For more information on individual functions, see their docstrings.
FRAMES
------
Frames (records) in the databases are represented by Frame objects,
which expose the frame slots as attributes:
>>> trp = ecocyc['trp']
>>> trp.molecular_weight
204.228
No data is stored locally; a new request to the server is made every time
an attribute is accessed.
Some LISP slot names may not be easily translated to valid python
attribute names; these may be accessed as frame['lisp-slot-name']. The
complete list of LISP slot names is available from
frame.keys(). Translated python attributes are listed in dir(frame),
and available for IPython tab completion. To avoid ambiguity,
attributes of the Python object may not be set directly; frame slot
values may be changed through frame.put_slot_value(),
frame.put_slot_values(), etc.
(Note that frame.slot returns a list if the slot has more than one
value, otherwise the first value; a slot with two values and a slot
with one value which is a two-element list look the same. Use
frame.slot_values() instead where this is not desirable.)
Frame objects and their label strings may be used interchangeably as
arguments to Pathway Tools functions:
>>> ecocyc.reactions_of_compound(trp)
[TRYPTOPHAN--TRNA-LIGASE-RXN, ...]
Frame objects representing classes within the database support
membership testing:
>>> amino_acids = ecocyc['|Amino-Acids|']
>>> 'trp' in amino_acids
True
>>> glucose = ecocyc['glc']
>>> glucose in amino_acids
False
Classes contain their subclasses:
>>> '|Serines|' in amino_acids
True
Wherever a LISP function returns a LISP symbol not starting with ':', a
corresponding Frame object is returned in Python.
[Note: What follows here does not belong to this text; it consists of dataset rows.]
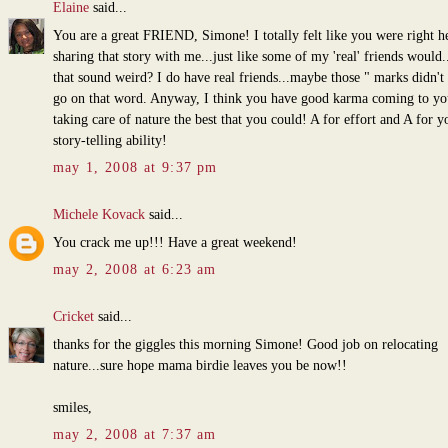
Elaine
said...
You are a great FRIEND, Simone! I totally felt like you were right h
sharing that story with me...just like some of my 'real' friends would.
that sound weird? I do have real friends...maybe those " marks didn't
go on that word. Anyway, I think you have good karma coming to yo
taking care of nature the best that you could! A for effort and A for y
story-telling ability!
may 1, 2008 at 9:37 pm
Michele Kovack
said...
You crack me up!!! Have a great weekend!
may 2, 2008 at 6:23 am
Cricket
said...
thanks for the giggles this morning Simone! Good job on relocating
nature...sure hope mama birdie leaves you be now!!
smiles,
may 2, 2008 at 7:37 am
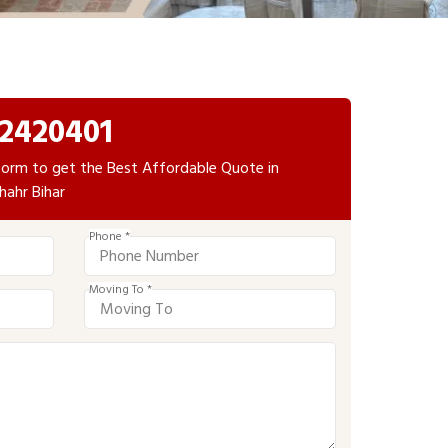
2420401
e form to get the Best Affordable Quote in
hahr Bihar
Phone *
Moving To *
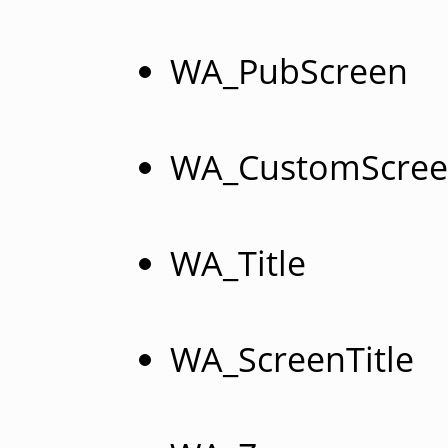
WA_PubScreen
WA_CustomScre
WA_Title
WA_ScreenTitle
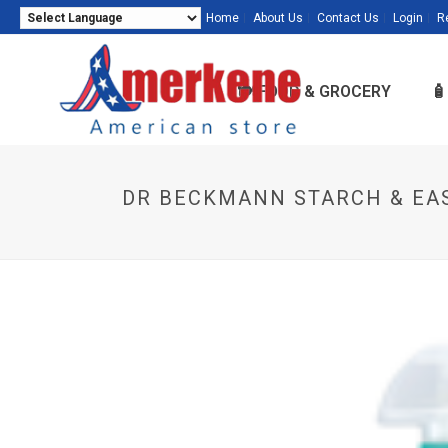
Home
About Us
Contact Us
Login
R
Powered by
Translate
🍽️ FOOD & GROCERY

DR BECKMANN STARCH & EAS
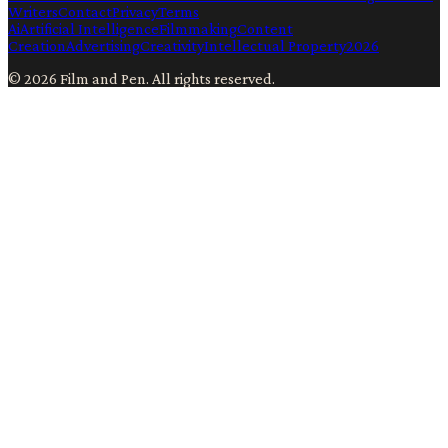
Writers
Contact
Privacy
Terms
Ai
Artificial Intelligence
Filmmaking
Content
Creation
Advertising
Creativity
Intellectual Property
2026
©
2026
Film and Pen
. All rights reserved.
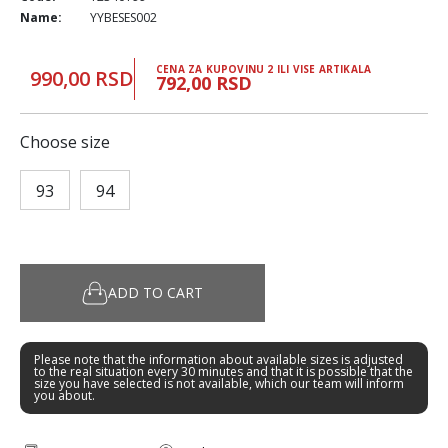
Name:
YYBESES002
CENA ZA KUPOVINU 2 ILI VISE ARTIKALA
990,00 RSD
792,00 RSD
Choose size
93
94
ADD TO CART
Please note that the information about available sizes is adjusted
to the real situation every 30 minutes and that it is possible that the
size you have selected is not available, which our team will inform
you about.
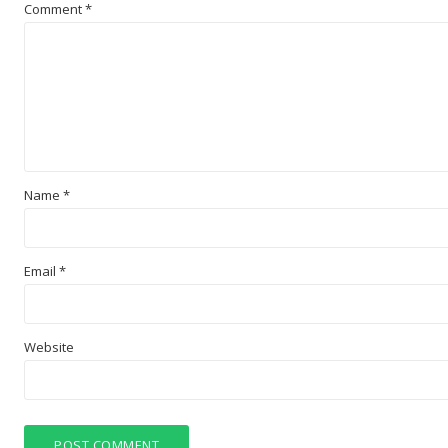
Comment
*
Name
*
Email
*
Website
Though generally
helpful, this occasionally is an annoyance, if the symbol does not
actually represent a frame in the database, or if it is necessary
to interact with the frame name as a string. (In the latter case,
str(frame) will work.) This feature may be removed or made optional in
later versions if it proves to be more trouble than it's worth; feedback
is welcome.
KNOWN ISSUES
------------
Numbers with 'd', e.g., 3.141592653589793d0, are parsed as strings, not
numbers.
Some functions have been implemented based only on an inspection of
the corresponding PerlCyc and/or JavaCyc implementation and are thus
incompletely documented and imperfectly tested; use with
caution. These include:
pwys-of-organism-in-meta
enzymes-of-organism-in-meta
lower-taxa-or-species-p
find-indexed-frame
get-reaction-list
Interface objects are tested for equality by comparing the org-id of the
organism they query, which may lead to false negatives ('eco' and 'ecoli'
refer to the same database, for instance, but pycyc.open('eco') and
pycyc.open('ecoli') will yield apparently different interfaces and two
copies of the same frame, one retrieved from each instance, will be unequal.)
TESTING
-------
A comprehensive test suite is provided in the subpackage pycyc.test.
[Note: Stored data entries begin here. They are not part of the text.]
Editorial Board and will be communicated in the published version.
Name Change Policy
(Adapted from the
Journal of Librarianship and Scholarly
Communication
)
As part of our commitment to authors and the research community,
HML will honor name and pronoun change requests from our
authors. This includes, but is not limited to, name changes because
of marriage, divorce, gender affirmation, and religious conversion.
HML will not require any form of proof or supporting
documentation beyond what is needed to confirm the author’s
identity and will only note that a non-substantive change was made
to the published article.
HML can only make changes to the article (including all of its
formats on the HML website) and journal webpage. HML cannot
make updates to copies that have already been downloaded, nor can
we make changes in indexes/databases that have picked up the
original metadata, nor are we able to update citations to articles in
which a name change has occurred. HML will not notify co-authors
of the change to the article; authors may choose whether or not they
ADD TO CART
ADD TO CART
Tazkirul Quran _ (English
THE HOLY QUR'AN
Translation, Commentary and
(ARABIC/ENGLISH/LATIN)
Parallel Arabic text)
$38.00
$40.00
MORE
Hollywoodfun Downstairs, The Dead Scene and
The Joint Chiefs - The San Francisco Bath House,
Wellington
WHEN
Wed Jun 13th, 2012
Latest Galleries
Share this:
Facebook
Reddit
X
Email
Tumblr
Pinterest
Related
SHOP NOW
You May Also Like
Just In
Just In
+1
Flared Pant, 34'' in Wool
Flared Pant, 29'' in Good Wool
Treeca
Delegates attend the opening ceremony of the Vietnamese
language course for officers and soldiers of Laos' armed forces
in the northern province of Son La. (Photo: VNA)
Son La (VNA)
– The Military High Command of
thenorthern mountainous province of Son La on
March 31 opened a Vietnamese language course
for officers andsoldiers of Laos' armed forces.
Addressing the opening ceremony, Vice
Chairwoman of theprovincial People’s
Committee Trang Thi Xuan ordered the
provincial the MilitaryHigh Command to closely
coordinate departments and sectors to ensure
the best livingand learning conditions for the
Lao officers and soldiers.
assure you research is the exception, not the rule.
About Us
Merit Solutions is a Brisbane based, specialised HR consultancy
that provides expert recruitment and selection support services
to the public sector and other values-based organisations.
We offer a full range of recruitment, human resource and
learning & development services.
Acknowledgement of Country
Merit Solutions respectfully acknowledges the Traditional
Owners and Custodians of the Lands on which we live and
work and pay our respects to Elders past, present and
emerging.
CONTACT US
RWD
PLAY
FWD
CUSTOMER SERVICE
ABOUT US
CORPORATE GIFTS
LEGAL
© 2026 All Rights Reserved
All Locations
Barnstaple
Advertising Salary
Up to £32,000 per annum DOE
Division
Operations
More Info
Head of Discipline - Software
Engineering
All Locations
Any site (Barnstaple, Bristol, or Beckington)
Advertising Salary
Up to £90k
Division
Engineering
However, the tests rely on assumptions about specific properties of
frames in EcoCyc and may fail if that database changes, even though
the PyCyc implementation of the tested functions remains correct!
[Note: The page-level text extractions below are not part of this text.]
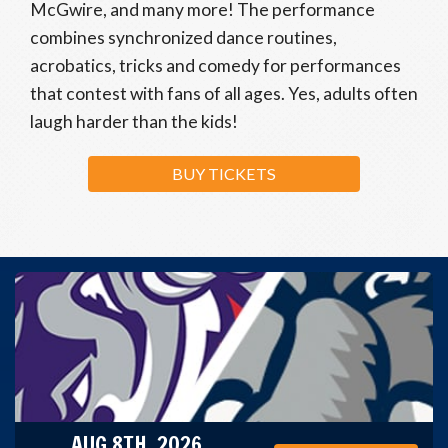
McGwire, and many more! The performance
combines synchronized dance routines,
acrobatics, tricks and comedy for performances
that contest with fans of all ages. Yes, adults often
laugh harder than the kids!
BUY TICKETS
AUG 8TH, 2026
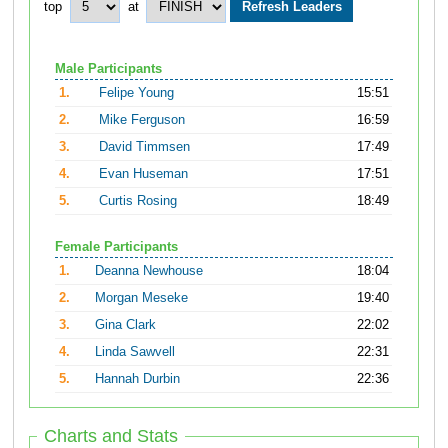
top
at
Male Participants
1.
Felipe Young
15:51
2.
Mike Ferguson
16:59
3.
David Timmsen
17:49
4.
Evan Huseman
17:51
5.
Curtis Rosing
18:49
Female Participants
1.
Deanna Newhouse
18:04
2.
Morgan Meseke
19:40
3.
Gina Clark
22:02
4.
Linda Sawvell
22:31
5.
Hannah Durbin
22:36
Charts and Stats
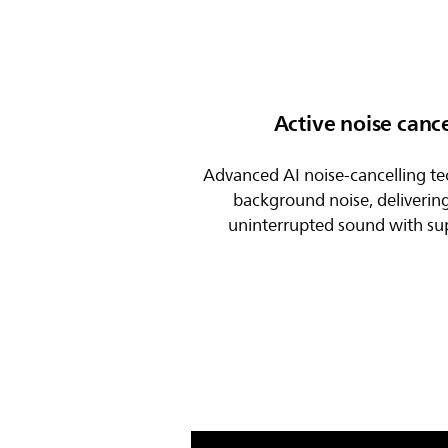
Active noise cance
Advanced AI noise-cancelling t
background noise, deliverin
uninterrupted sound with supe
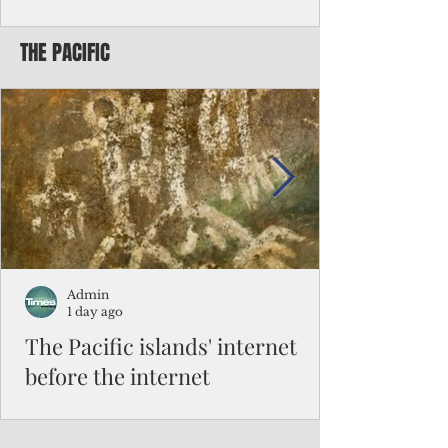
Chinese travelers
THE PACIFIC
Federal authorities will strengthen the
vetting process for Chinese tourists seeking
to travel to the Northern Marianas under
the visa waiver program, amid growing
security concerns over the entry of
travelers from the communist nation.
Admin
1 day ago
The Pacific islands' internet
before the internet
When people look at the map of the Pacific
Ocean, they see isolation. Tiny islands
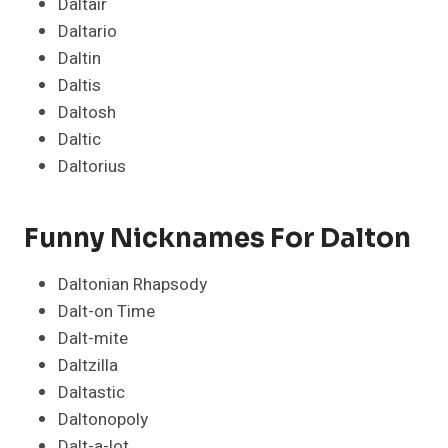
Daltair
Daltario
Daltin
Daltis
Daltosh
Daltic
Daltorius
Funny Nicknames For Dalton
Daltonian Rhapsody
Dalt-on Time
Dalt-mite
Daltzilla
Daltastic
Daltonopoly
Dalt-a-lot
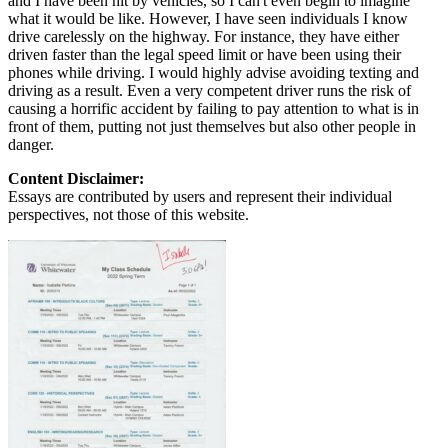
and I have been hit by vehicles, so I can't even begin to imagine
what it would be like. However, I have seen individuals I know
drive carelessly on the highway. For instance, they have either
driven faster than the legal speed limit or have been using their
phones while driving. I would highly advise avoiding texting and
driving as a result. Even a very competent driver runs the risk of
causing a horrific accident by failing to pay attention to what is in
front of them, putting not just themselves but also other people in
danger.
Content Disclaimer:
Essays are contributed by users and represent their individual
perspectives, not those of this website.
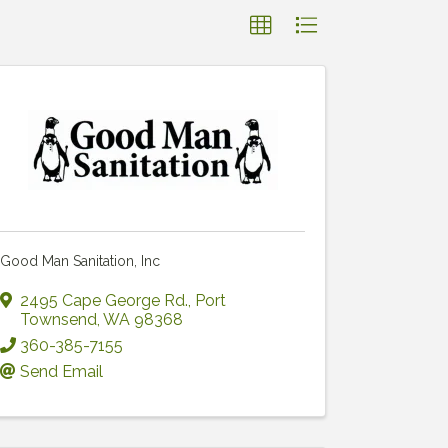
Good Man Sanitation, Inc
2495 Cape George Rd.
,
Port
Townsend
,
WA
98368
360-385-7155
Send Email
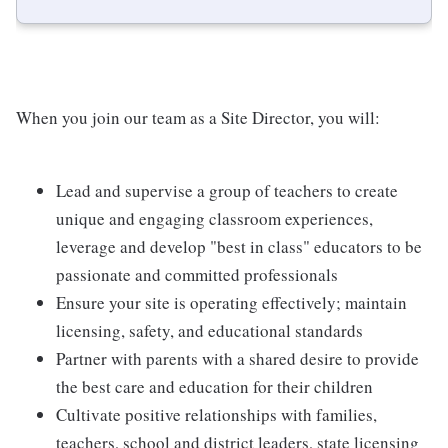
When you join our team as a Site Director, you will:
Lead and supervise a group of teachers to create
unique and engaging classroom experiences,
leverage and develop "best in class" educators to be
passionate and committed professionals
Ensure your site is operating effectively; maintain
licensing, safety, and educational standards
Partner with parents with a shared desire to provide
the best care and education for their children
Cultivate positive relationships with families,
teachers, school and district leaders, state licensing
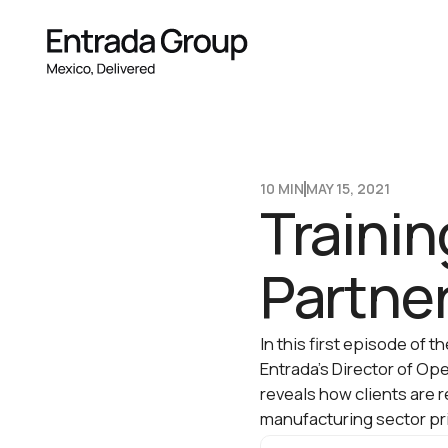
10 MIN
MAY 15, 2021
Trainin
Partner
In this first episode of 
Entrada’s Director of Op
reveals how clients are 
manufacturing sector pri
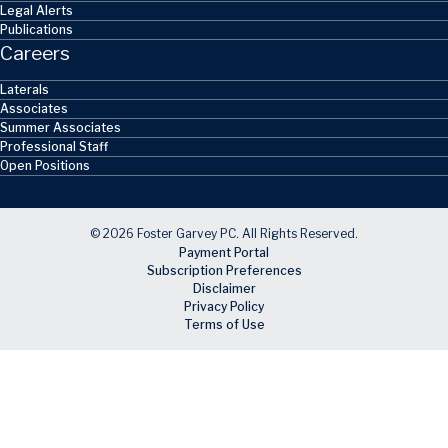
Legal Alerts
Publications
Careers
Laterals
Associates
Summer Associates
Professional Staff
Open Positions
© 2026 Foster Garvey PC. All Rights Reserved.
Payment Portal
Subscription Preferences
Disclaimer
Privacy Policy
Terms of Use
Skip to main content
Facebook
X
LinkedIn
Email
RSS feed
(To prevent unexpected changes to local databases when running the
tests, the test script for the functions which write to the database is
not distributed by default.)
Test scripts depend on the nose package.
SOURCES
-------
Most docstring text is taken with minor modifications from one of the
following sources:
http://bioinformatics.ai.sri.com/ptools/api/
http://bioinformatics.ai.sri.com/ptools/ptools-fns.html
http://bioinformatics.ai.sri.com/ptools/gfp.html
http://www.ai.sri.com/~gfp/spec/paper/paper.html
http://www.ai.sri.com/pkarp/ocelot/
LICENSE
-------
Distributed under the BSD license; see LICENSE.txt.
AUTHOR
------
Eli Bogart, [email protected]
ACKNOWLEDGEMENTS
----------------
Thanks to Chris Myers and Lukas Mueller for helpful comments.